Iran may lay off 200,000 civil servants by 2015
January 15, 2012 - 17:46
Iran’s fifth five-year socio-economic development plan, which ends in 2015, has envisaged transferring up to 200,000 employees of the state-run sector to the private sector, the vice president for human resources and management affairs stated.
Speaking to the ISNA news agency, Lotfollah Forouzandeh said that around 2 million employees are working in state-run organizations. If we implement the article 44 of the Constitution toward downsizing the government, 10 percent of the civil servants should be transferred to the private sector by 2015, he noted.

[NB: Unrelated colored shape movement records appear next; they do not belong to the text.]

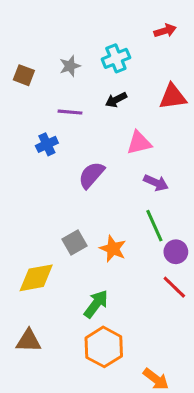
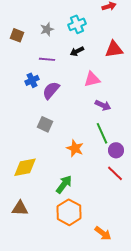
purple semicircle: (91, 175) -> (51, 90), moved
gray square: (75, 243) -> (45, 124), moved, turned -35

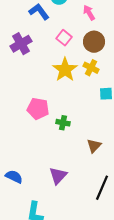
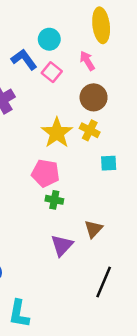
pink square: (64, 38) -> (52, 72), moved
pink pentagon: (38, 109) -> (45, 173), moved
purple triangle: (58, 176) -> (62, 245), moved

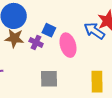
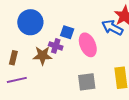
brown star: (14, 38) -> (42, 56), moved
gray square: (49, 79) -> (87, 82), moved

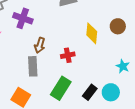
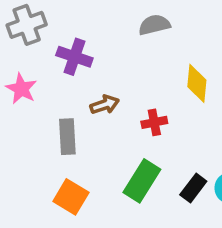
brown arrow: (40, 45) -> (105, 105), turned -126
gray rectangle: (33, 66) -> (67, 137), moved

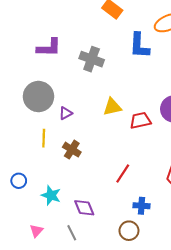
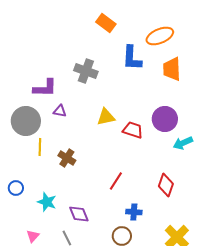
purple L-shape: (49, 48) -> (45, 88), moved
gray circle: (38, 97) -> (26, 121), moved
purple triangle: (66, 113) -> (60, 111), moved, turned 40
red trapezoid: (140, 120) -> (133, 130), turned 30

Iran has privatized up to 500 companies during the last six years, said Iran’s minister of economic affairs and finance Shamseddin Hosseini in August 2011.
He announced that the government has gained around 77 billion dollars income by ceding shares of the companies to the private sector during the mentioned period.

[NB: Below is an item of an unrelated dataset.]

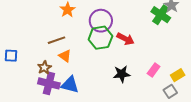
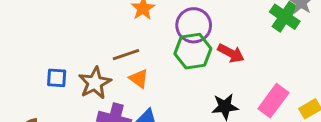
brown star: (44, 68) -> (95, 83), moved, size x1.5
pink rectangle: (154, 70) -> (273, 101), size x1.5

In 2007, Supreme Leader Ayatollah Seyed Ali Khamenei instructed government officials to speed up implementation of the policies outlined in the amendment of Article 44, and move towards economic privatization.
Massive privatization of state-owned enterprises over the past several years, which had hitherto justified the state sponsorship of major economic activities, have been the hallmark of economic reforms in Iran, which was enabled after the reinterpretation of the relevant provisions of Iran’s constitution and following authorization by the highest political decision-making bodies in Iran.
According to the Iran Privatization Organization, over the past five years 589 state-owned companies with nearly 83 billion dollars worth of shares have been privatized, according to Middle East Online.